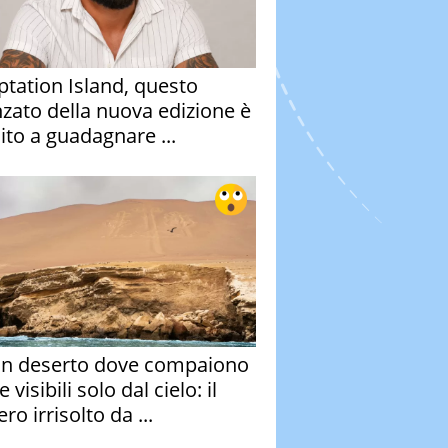
tation Island, questo
nzato della nuova edizione è
ito a guadagnare ...
un deserto dove compaiono
e visibili solo dal cielo: il
ro irrisolto da ...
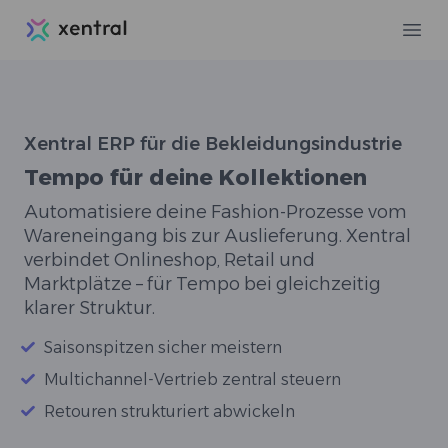
Xentral
Ope
Xentral ERP für die Bekleidungsindustrie
Tempo für deine Kollektionen
Automatisiere deine Fashion-Prozesse vom
Wareneingang bis zur Auslieferung. Xentral
verbindet Onlineshop, Retail und
Marktplätze – für Tempo bei gleichzeitig
klarer Struktur.
Saisonspitzen sicher meistern
Multichannel-Vertrieb zentral steuern
Retouren strukturiert abwickeln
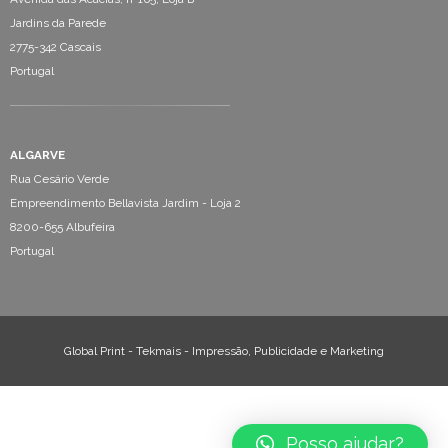
Jardins da Parede
2775-342 Cascais
Portugal
ALGARVE
Rua Cesário Verde
Empreendimento Bellavista Jardim - Loja 2
8200-655 Albufeira
Portugal
Global Print - Tekmais - Impressão, Publicidade e Marketing
Posso ajudar?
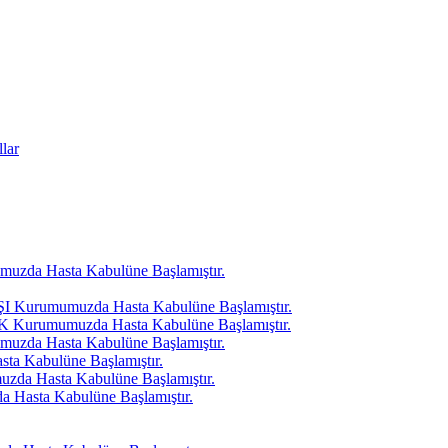
lar
uzda Hasta Kabulüne Başlamıştır.
I Kurumumuzda Hasta Kabulüne Başlamıştır.
K Kurumumuzda Hasta Kabulüne Başlamıştır.
muzda Hasta Kabulüne Başlamıştır.
ta Kabulüne Başlamıştır.
da Hasta Kabulüne Başlamıştır.
Hasta Kabulüne Başlamıştır.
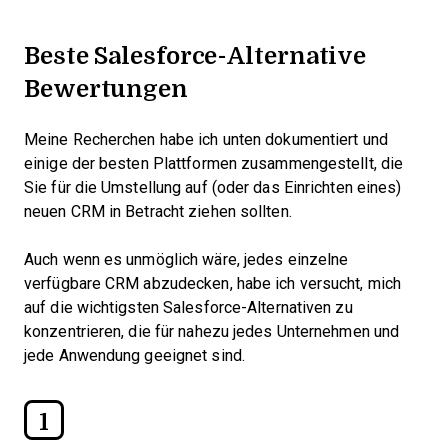
Beste Salesforce-Alternative
Bewertungen
Meine Recherchen habe ich unten dokumentiert und
einige der besten Plattformen zusammengestellt, die
Sie für die Umstellung auf (oder das Einrichten eines)
neuen CRM in Betracht ziehen sollten.
Auch wenn es unmöglich wäre, jedes einzelne
verfügbare CRM abzudecken, habe ich versucht, mich
auf die wichtigsten Salesforce-Alternativen zu
konzentrieren, die für nahezu jedes Unternehmen und
jede Anwendung geeignet sind.
1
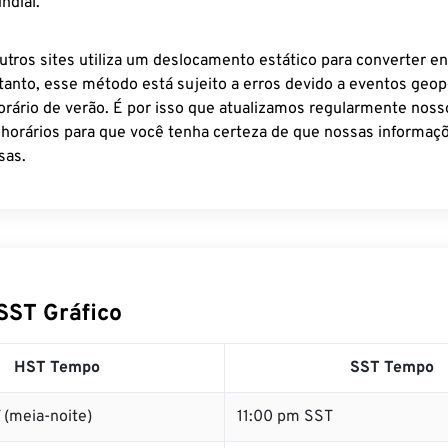
ndial.
utros sites utiliza um deslocamento estático para converter en
tanto, esse método está sujeito a erros devido a eventos geopo
rário de verão. É por isso que atualizamos regularmente noss
 horários para que você tenha certeza de que nossas informaçõ
sas.
SST Gráfico
HST Tempo
SST Tempo
 (meia-noite)
11:00 pm SST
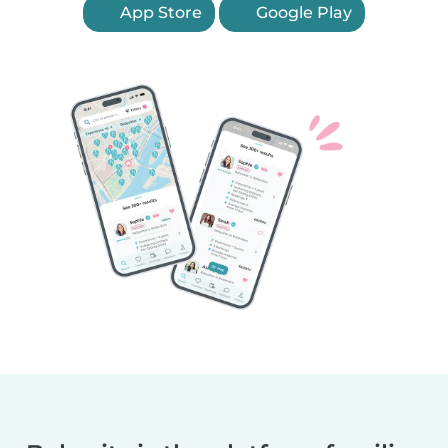
App Store
Google Play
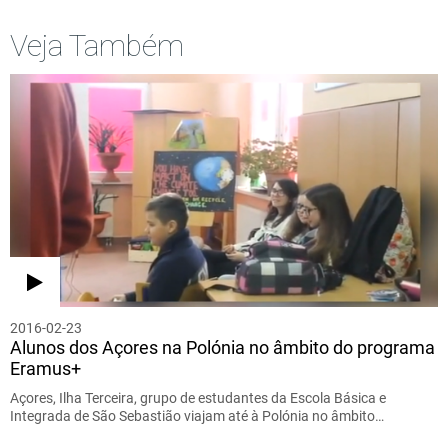
Veja Também
2016-02-23
Alunos dos Açores na Polónia no âmbito do programa
Eramus+
Açores, Ilha Terceira, grupo de estudantes da Escola Básica e
Integrada de São Sebastião viajam até à Polónia no âmbito…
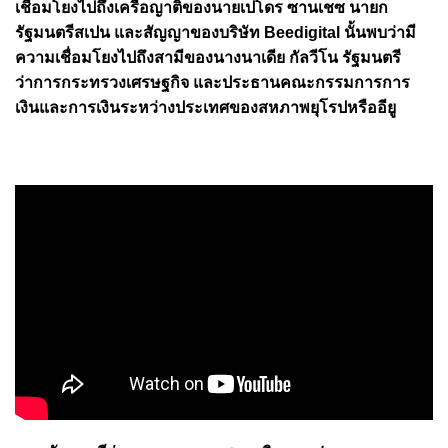
เชื่อมโยงไปถึงเครือญาติของนายเปโดร ซานเชซ นายก
รัฐมนตรีสเปน และสัญญาของบริษัท Beedigital นั้นพบว่ามี
ความเชื่อมโยงไปถึงสามีของนางนาเดีย กัลวีโน รัฐมนตรี
ว่าการกระทรวงเศรษฐกิจ และประธานคณะกรรมการการ
เงินและการเงินระหว่างประเทศของสหภาพยุโรปหรืออียู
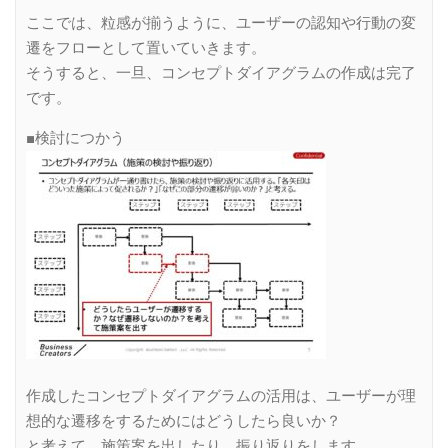
ここでは、粒感が揃うように、ユーザーの認知や行動の変
遷をフローとして置いていきます。
そうすると、一旦、コンセプトダイアグラムの作成は完了
です。
■検討につかう
作成したコンセプトダイアグラムの活用は、ユーザーが理
想的な遷移をするためにはどうしたら良いか？
と考えて、施策案を出したり、振り返りをします。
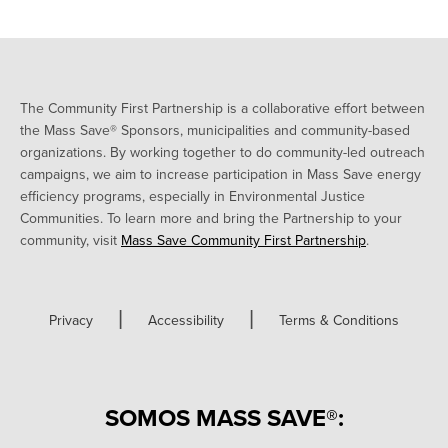
The Community First Partnership is a collaborative effort between
the Mass Save® Sponsors, municipalities and community-based
organizations. By working together to do community-led outreach
campaigns, we aim to increase participation in Mass Save energy
efficiency programs, especially in Environmental Justice
Communities. To learn more and bring the Partnership to your
community, visit
Mass Save Community First Partnership
.
|
|
Privacy
Accessibility
Terms & Conditions
SOMOS MASS SAVE®:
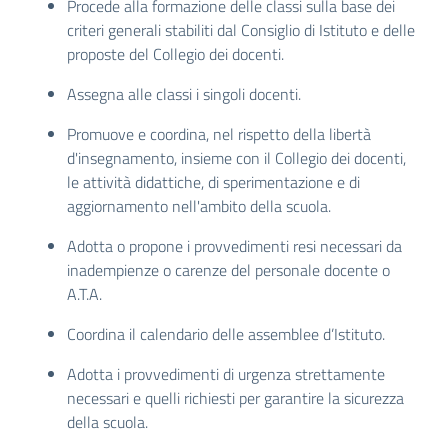
Procede alla formazione delle classi sulla base dei
criteri generali stabiliti dal Consiglio di Istituto e delle
proposte del Collegio dei docenti.
Assegna alle classi i singoli docenti.
Promuove e coordina, nel rispetto della libertà
d'insegnamento, insieme con il Collegio dei docenti,
le attività didattiche, di sperimentazione e di
aggiornamento nell'ambito della scuola.
Adotta o propone i provvedimenti resi necessari da
inadempienze o carenze del personale docente o
A.T.A.
Coordina il calendario delle assemblee d’Istituto.
Adotta i provvedimenti di urgenza strettamente
necessari e quelli richiesti per garantire la sicurezza
della scuola.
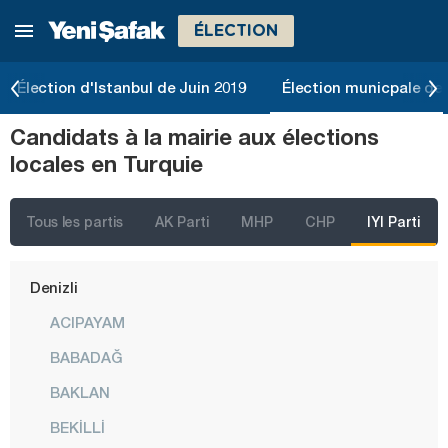
ÉLECTION
Bitlis
Bolu
Élection d'Istanbul de Juin 2019
Élection municpale de 
Burdur
Candidats à la mairie aux élections
Bursa
locales en Turquie
Çanakkale
Çankırı
Tous les partis
AK Parti
MHP
CHP
IYI Parti
Çorum
Denizli
ACIPAYAM
BABADAĞ
BAKLAN
BEKİLLİ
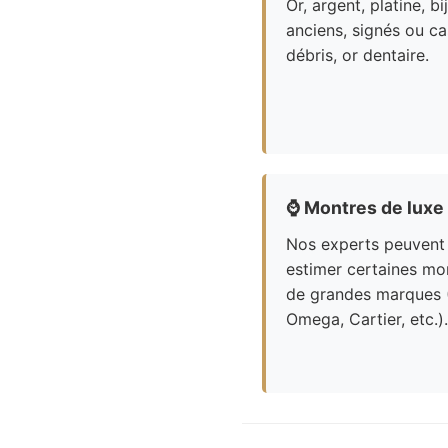
Or, argent, platine, bi
anciens, signés ou ca
débris, or dentaire.
⌚
Montres de luxe
Nos experts peuvent
estimer certaines mo
de grandes marques 
Omega, Cartier, etc.).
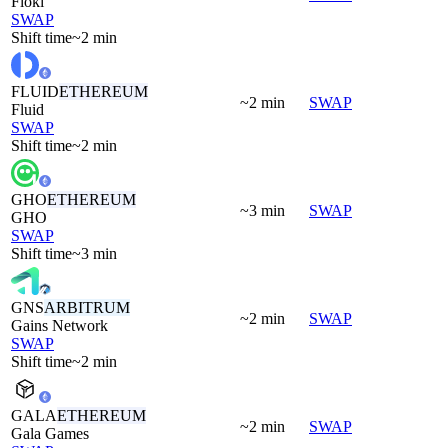
Floki
SWAP
Shift time
~2 min
FLUID
ETHEREUM
~2 min
SWAP
Fluid
SWAP
Shift time
~2 min
GHO
ETHEREUM
~3 min
SWAP
GHO
SWAP
Shift time
~3 min
GNS
ARBITRUM
~2 min
SWAP
Gains Network
SWAP
Shift time
~2 min
GALA
ETHEREUM
~2 min
SWAP
Gala Games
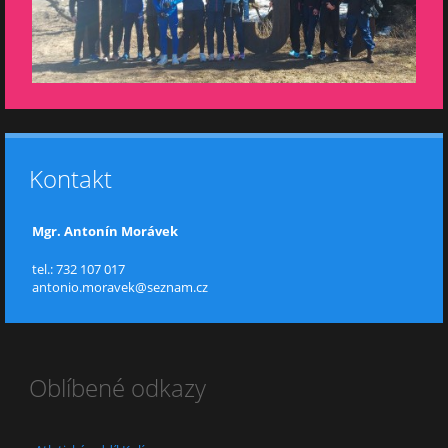
Kontakt
Mgr. Antonín Morávek
tel.: 732 107 017
antonio.moravek@seznam.cz
Oblíbené odkazy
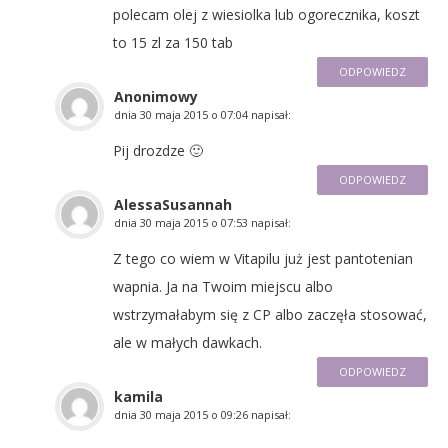
polecam olej z wiesiolka lub ogorecznika, koszt
to 15 zl za 150 tab
ODPOWIEDZ
Anonimowy
dnia
30 maja 2015 o 07:04
napisał:
Pij drozdze 🙂
ODPOWIEDZ
AlessaSusannah
dnia
30 maja 2015 o 07:53
napisał:
Z tego co wiem w Vitapilu już jest pantotenian
wapnia. Ja na Twoim miejscu albo
wstrzymałabym się z CP albo zaczęła stosować,
ale w małych dawkach.
ODPOWIEDZ
kamila
dnia
30 maja 2015 o 09:26
napisał:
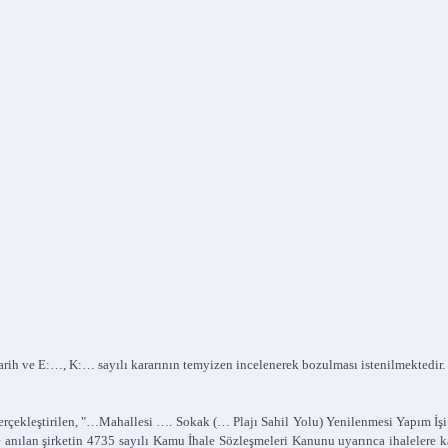
ih ve E:…, K:… sayılı kararının temyizen incelenerek bozulması istenilmektedir.
ekleştirilen, "…Mahallesi …. Sokak (… Plajı Sahil Yolu) Yenilenmesi Yapım İşi" iha
anılan şirketin 4735 sayılı Kamu İhale Sözleşmeleri Kanunu uyarınca ihalelere k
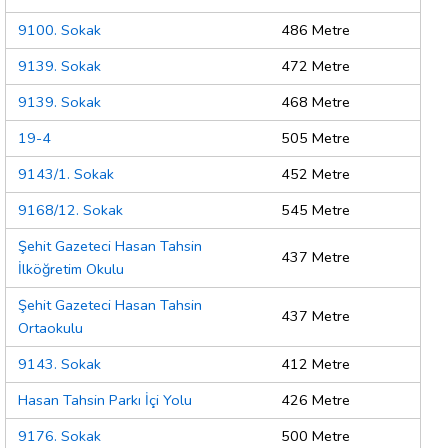
9100. Sokak
486 Metre
9139. Sokak
472 Metre
9139. Sokak
468 Metre
19-4
505 Metre
9143/1. Sokak
452 Metre
9168/12. Sokak
545 Metre
Şehit Gazeteci Hasan Tahsin
437 Metre
İlköğretim Okulu
Şehit Gazeteci Hasan Tahsin
437 Metre
Ortaokulu
9143. Sokak
412 Metre
Hasan Tahsin Parkı İçi Yolu
426 Metre
9176. Sokak
500 Metre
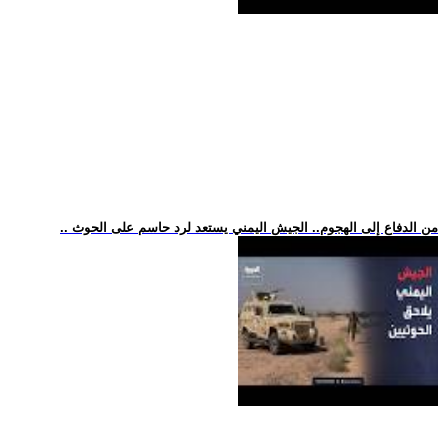
.. من الدفاع إلى الهجوم.. الجيش اليمني يستعد لرد حاسم على الحوث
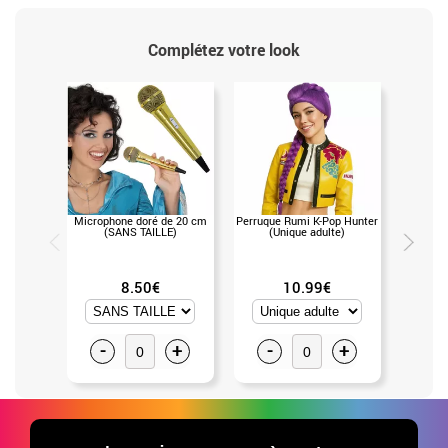
Complétez votre look
Microphone doré de 20 cm
Perruque Rumi K-Pop Hunter
Perru
(SANS TAILLE)
(Unique adulte)
Chassere
8.50€
10.99€
-
+
-
+
-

◆ **Assigned task**
Check each line of the records for the word "albo" and extract those that contain it.

◆ **Written response**
wapnia. Ja na Twoim miejscu albo
wstrzymałabym się z CP albo zaczęła stosować,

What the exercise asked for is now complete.